This article is reprinted from the Heart of the Machine.

Microsoft’s Swin Transformer has opened source code and pre-training models for all major CV tasks.

Since Google introduced Transformer in June 2017, it has become a mainstream model for natural language processing. Recently, Transformer has started its own crossover in the field of computer vision. Many new models based on Transformer have been developed, such as VIT of Google for image classification and SETR of Fudan, Oxford, Tencent and other organizations. Thus, “Transformer can do everything?” Has been a hot topic in the machine learning community for a while.

Not long ago, researchers at Microsoft Research Asia came up with a visual, layered Transformer that sends moveable Windows across the wire. They called it a Swin Transformer. Compared with the previous VIT model, Swin Transformer makes the following two improvements: First, it introduces the hierarchical construction method commonly used in CNN to build a layered Transformer; Second, the idea of locality is introduced to compute self-attention in the non-overlapping window area.
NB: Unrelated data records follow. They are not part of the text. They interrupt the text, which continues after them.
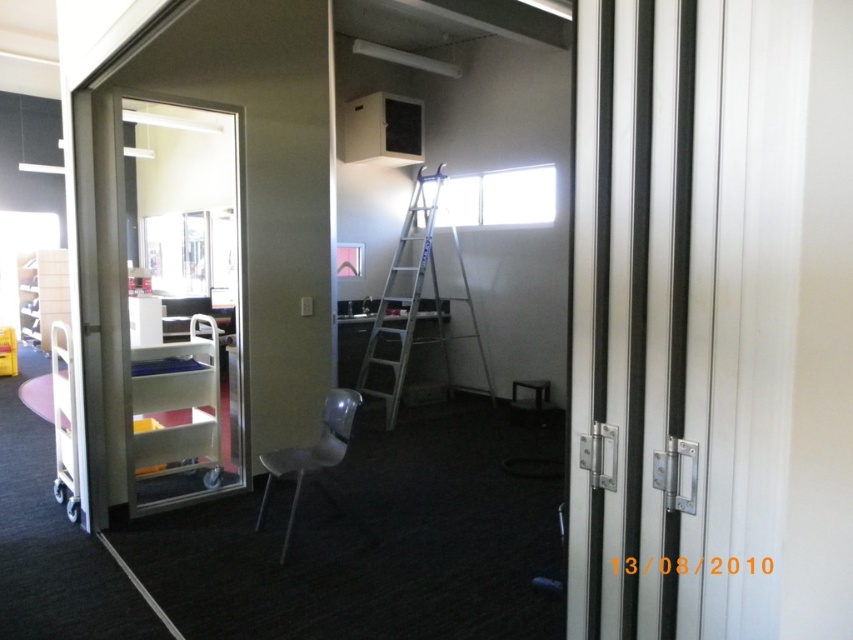 Question: Does silver metallic ladder at center lie in front of matte gray chair at center?

Choices:
 (A) yes
 (B) no

Answer: (B)

Question: Can you confirm if silver metallic ladder at center is positioned below matte gray chair at center?

Choices:
 (A) no
 (B) yes

Answer: (A)

Question: Which object is the farthest from the matte gray chair at center?

Choices:
 (A) silver metallic ladder at center
 (B) metallic silver cart at left

Answer: (A)

Question: Which object is positioned farthest from the matte gray chair at center?

Choices:
 (A) metallic silver cart at left
 (B) silver metallic ladder at center

Answer: (B)

Question: Which of the following is the closest to the observer?

Choices:
 (A) (283, 474)
 (B) (390, 307)

Answer: (A)

Question: Does metallic silver cart at left come in front of matte gray chair at center?

Choices:
 (A) no
 (B) yes

Answer: (A) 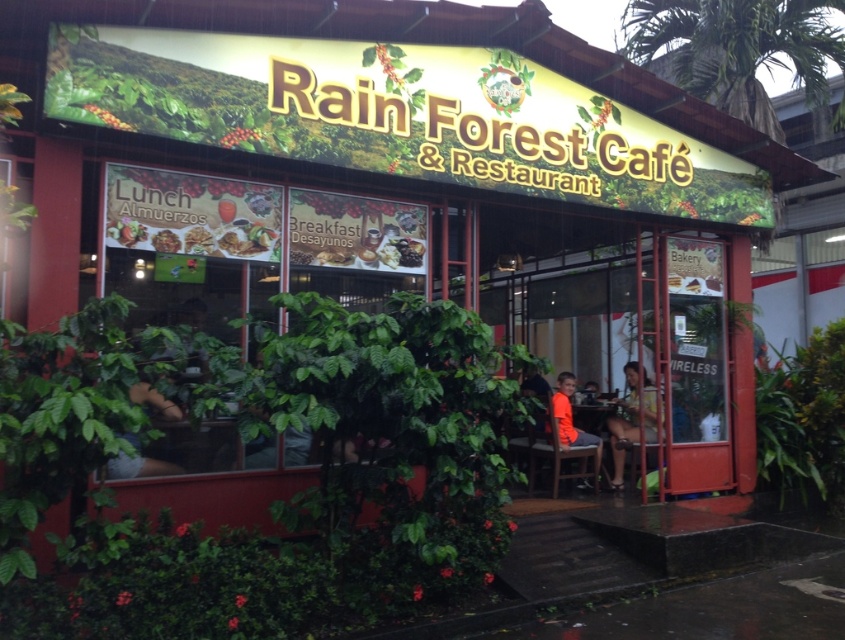 Which is behind, point (614, 424) or point (177, 246)?

Positioned behind is point (614, 424).

Which is below, yellow floral shirt at center or matte brown bread at center?

yellow floral shirt at center

Is point (619, 474) closer to camera compared to point (162, 230)?

No, (619, 474) is behind (162, 230).

The height and width of the screenshot is (640, 845). I want to click on yellow floral shirt at center, so click(631, 417).

Does wooden table at center appear under smooth white plate at center?

Yes, wooden table at center is below smooth white plate at center.

Who is positioned more to the left, wooden table at center or smooth white plate at center?

From the viewer's perspective, smooth white plate at center appears more on the left side.

Is point (598, 397) farther from camera compared to point (341, 266)?

Yes, it is behind point (341, 266).

Image resolution: width=845 pixels, height=640 pixels. I want to click on wooden table at center, so click(593, 412).

Does blue denim jeans at lower left appear over wooden table at center?

Yes, blue denim jeans at lower left is above wooden table at center.

Who is shorter, blue denim jeans at lower left or wooden table at center?

Standing shorter between the two is blue denim jeans at lower left.

Who is more forward, (146, 381) or (604, 403)?

Point (146, 381)

Locate an element on the screen. The image size is (845, 640). blue denim jeans at lower left is located at coordinates (138, 467). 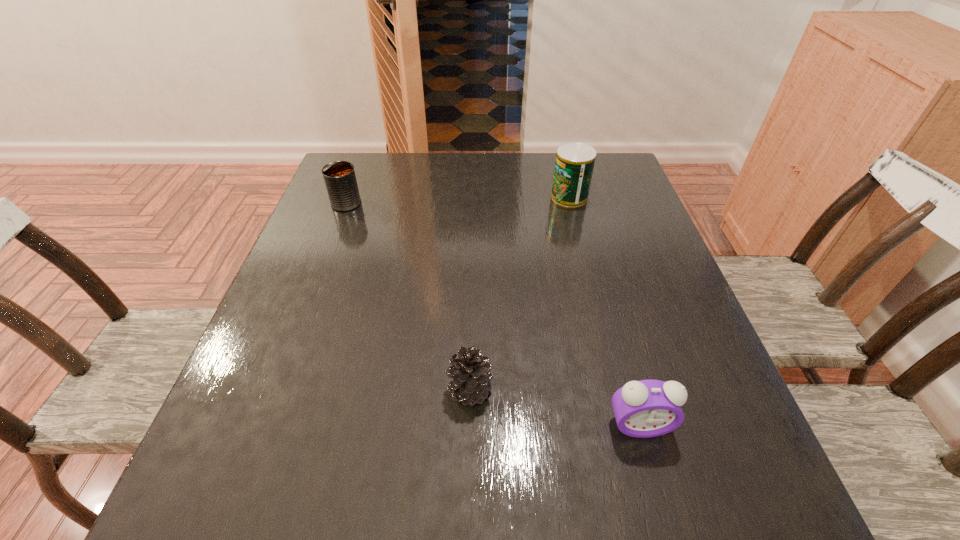 At what (x,y) coordinates should I click in order to perform the action: click on the right can. Please return your answer as a coordinate pair (x, y). The width and height of the screenshot is (960, 540). Looking at the image, I should click on (574, 164).

Find the location of a particular element. The width and height of the screenshot is (960, 540). the left can is located at coordinates (339, 176).

Locate an element on the screen. Image resolution: width=960 pixels, height=540 pixels. alarm clock is located at coordinates (648, 408).

Locate an element on the screen. Image resolution: width=960 pixels, height=540 pixels. the third farthest object is located at coordinates (471, 374).

At what (x,y) coordinates should I click in order to perform the action: click on the second object from left to right. Please return your answer as a coordinate pair (x, y). Image resolution: width=960 pixels, height=540 pixels. Looking at the image, I should click on (471, 374).

Where is `free location located on the left of the right can`? This screenshot has width=960, height=540. free location located on the left of the right can is located at coordinates (419, 197).

Identify the location of vacant space located on the back of the left can. (361, 164).

This screenshot has width=960, height=540. In order to click on free point located 0.110m on the face of the nearest object in this screenshot , I will do `click(663, 512)`.

This screenshot has width=960, height=540. Find the location of `free spot located on the front of the third object from right to left`. free spot located on the front of the third object from right to left is located at coordinates (468, 464).

What are the coordinates of `object located at the left edge` in the screenshot? It's located at (339, 176). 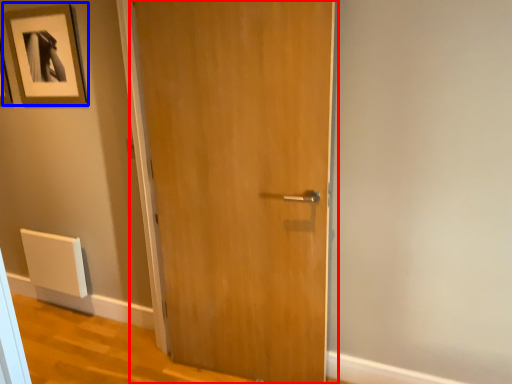 Question: Among these objects, which one is nearest to the camera, door (highlighted by a red box) or picture frame (highlighted by a blue box)?

Choices:
 (A) door
 (B) picture frame

Answer: (A) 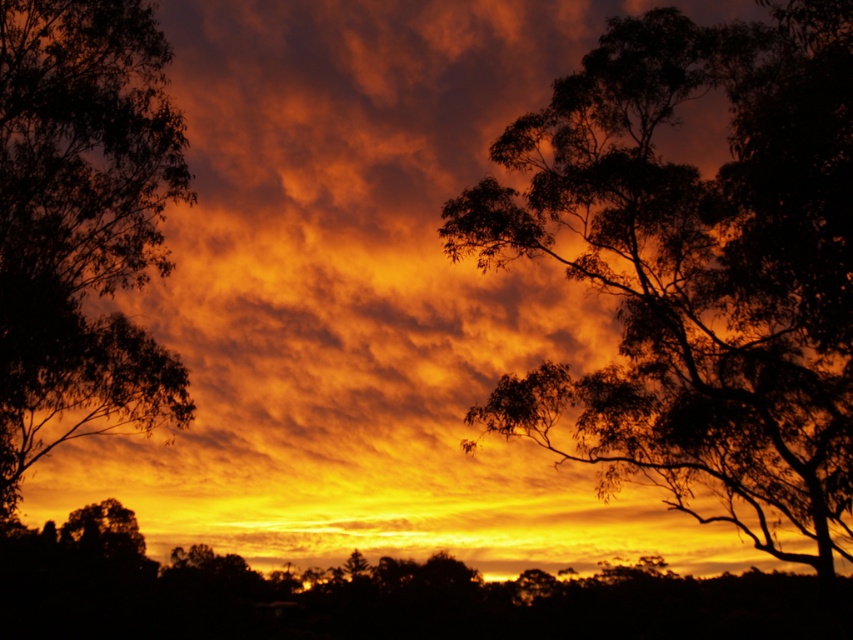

Paper links: https://arxiv.org/pdf/2103.14…

First, look at the overall workflow of Swin Transformer. Figure 3A shows the overall architecture of Swin Transformer and Figure 3b shows two consecutive Swin Transformer blocks.

The highlight of this study is to calculate the representation of layered Transformer by using the moving window. By limiting self-attention computation to non-overlapping local serial ports, while allowing cross-window connections. This hierarchical structure can be flexibly modeled at different scales and has linear computational complexity of image size. Figure 2 shows the workflow for calculating self-attention using the mobile window in the Swin Transformer architecture:

The characteristics of the model itself enable it to achieve competitive performance in a series of visual tasks. Among them, 86.4% image classification accuracy was achieved on the ImageNet-1K dataset, 58.7% target detection box AP and 51.1% mask AP were achieved on the Coco Test-Dev dataset. Currently, Swin-L (a variant of SwinTransformer) implements SOTA for both target detection and instance segmentation tasks on both Coco MiniVal and Coco Test-Dev dataset.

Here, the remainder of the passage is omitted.